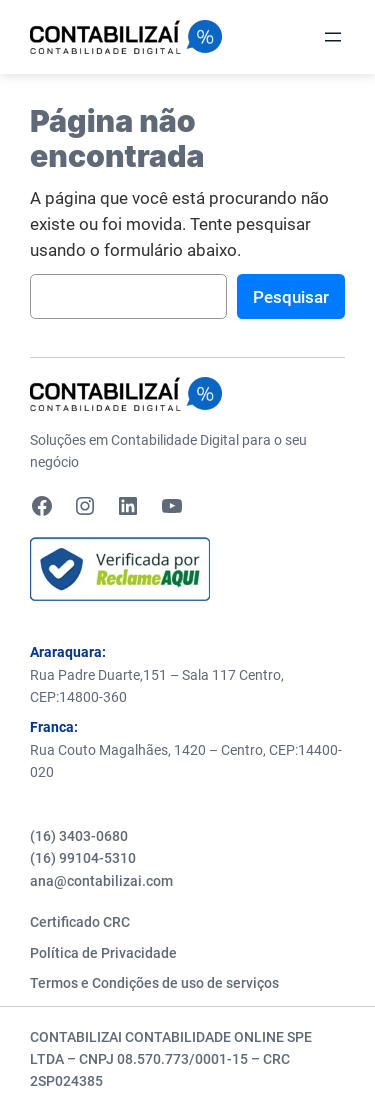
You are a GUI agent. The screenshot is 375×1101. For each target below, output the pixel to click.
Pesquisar (291, 297)
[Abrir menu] (333, 37)
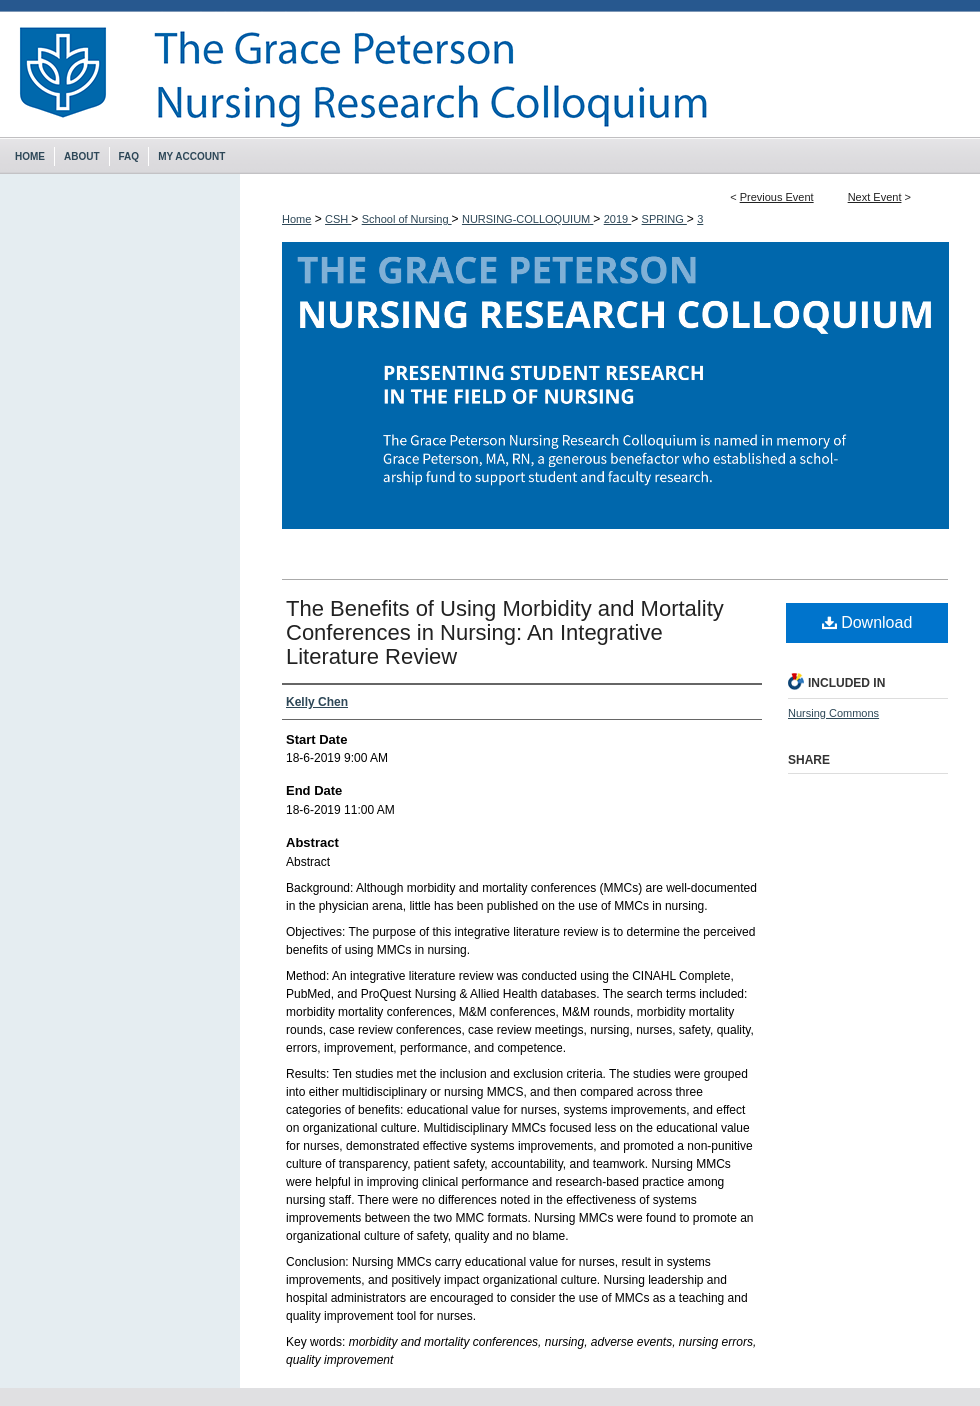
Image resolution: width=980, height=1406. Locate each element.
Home (296, 219)
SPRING (664, 219)
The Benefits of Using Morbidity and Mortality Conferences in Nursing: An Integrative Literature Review (505, 632)
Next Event (875, 197)
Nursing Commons (833, 713)
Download (867, 622)
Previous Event (777, 197)
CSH (338, 219)
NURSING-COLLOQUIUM (527, 219)
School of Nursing (407, 219)
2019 (618, 219)
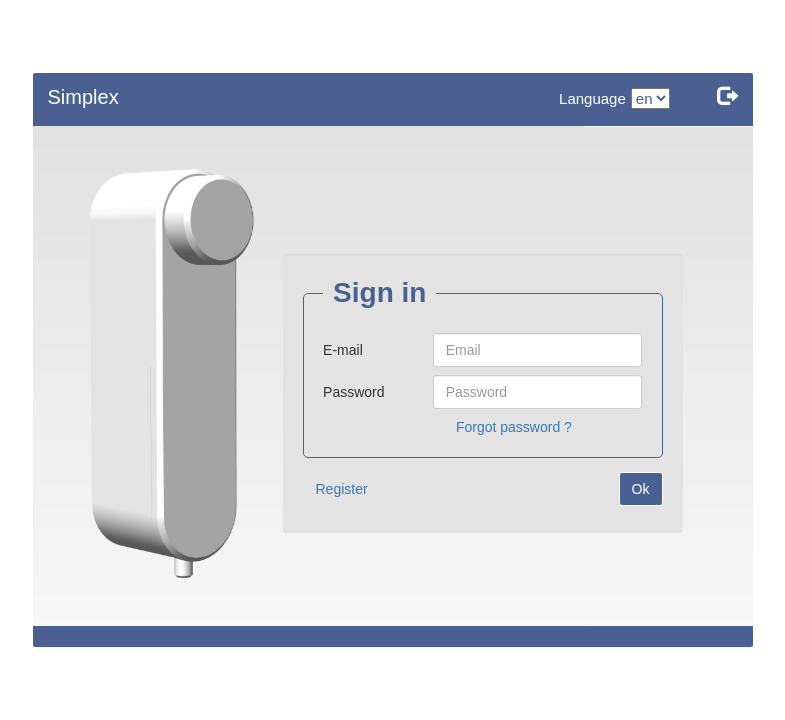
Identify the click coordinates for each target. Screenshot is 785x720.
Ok (641, 489)
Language (592, 98)
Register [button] (342, 489)
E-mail (343, 350)
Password (353, 392)
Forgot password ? (514, 427)
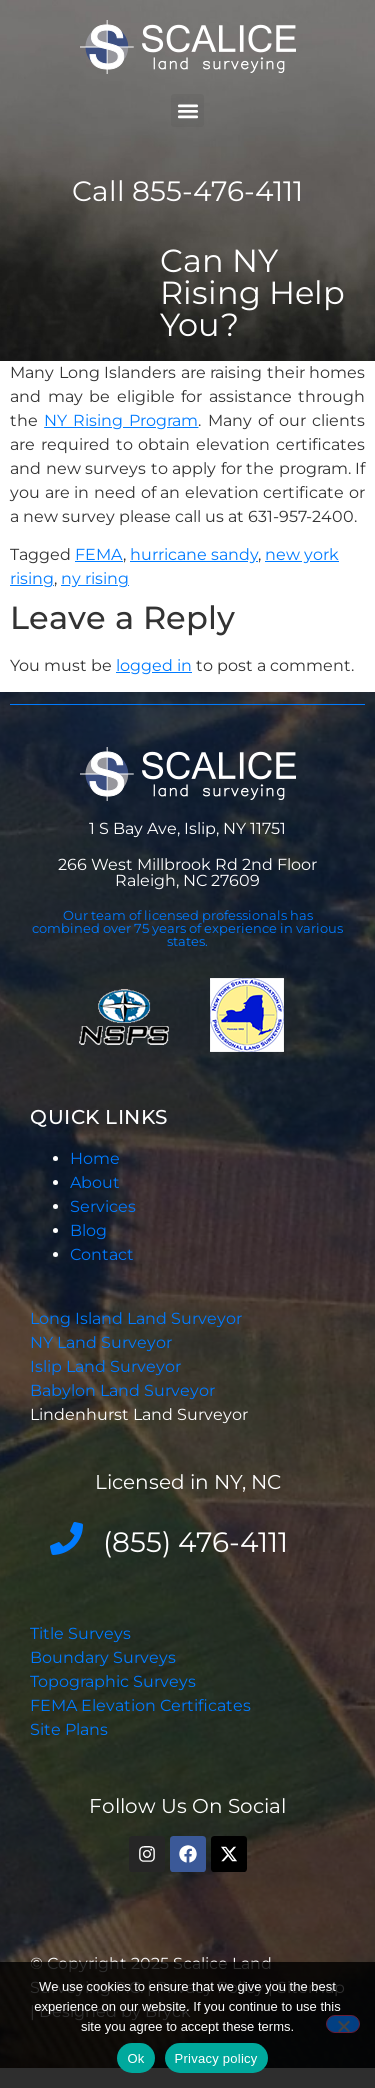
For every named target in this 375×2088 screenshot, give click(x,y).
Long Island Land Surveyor (136, 1318)
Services (103, 1206)
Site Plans (69, 1729)
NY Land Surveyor (103, 1342)
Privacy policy (216, 2058)
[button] (187, 110)
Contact (102, 1254)
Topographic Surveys (113, 1681)
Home (95, 1158)
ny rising (95, 578)
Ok (135, 2058)
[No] (343, 2024)
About (95, 1182)
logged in (154, 665)
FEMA (99, 554)
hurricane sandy (194, 554)
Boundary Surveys (103, 1657)
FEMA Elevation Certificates (140, 1705)
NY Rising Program (121, 420)
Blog (88, 1230)
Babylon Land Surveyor (124, 1390)
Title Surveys (80, 1633)
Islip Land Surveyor (107, 1366)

The task
Output the material word for word, omitting its pictures.

Response below
You are a GUI agent. The screenshot is 375×1101. For each target below, output the pixel to click.
Pesquisar (291, 297)
[Abrir menu] (333, 37)
Image resolution: width=980, height=1406. Locate each element.
Home (296, 219)
SPRING (664, 219)
The Benefits of Using Morbidity and Mortality Conferences in Nursing: An Integrative Literature Review (505, 632)
Next Event (875, 197)
Nursing Commons (833, 713)
Download (867, 622)
Previous Event (777, 197)
CSH (338, 219)
NURSING-COLLOQUIUM (527, 219)
School of Nursing (407, 219)
2019 (618, 219)
Identify the click coordinates for each target. Screenshot is 785x720.
Ok (641, 489)
Language (592, 98)
Register [button] (342, 489)
E-mail (343, 350)
Password (353, 392)
Forgot password ? (514, 427)
For every named target in this 375×2088 screenshot, give click(x,y).
Long Island Land Surveyor (136, 1318)
Services (103, 1206)
Site Plans (69, 1729)
NY Land Surveyor (103, 1342)
Privacy policy (216, 2058)
[button] (187, 110)
Contact (102, 1254)
Topographic Surveys (113, 1681)
Home (95, 1158)
ny rising (95, 578)
Ok (135, 2058)
[No] (343, 2024)
About (95, 1182)
logged in (154, 665)
FEMA (99, 554)
hurricane sandy (194, 554)
Boundary Surveys (103, 1657)
FEMA Elevation Certificates (140, 1705)
NY Rising Program (121, 420)
Blog (88, 1230)
Babylon Land Surveyor (124, 1390)
Title Surveys (80, 1633)
Islip Land Surveyor (107, 1366)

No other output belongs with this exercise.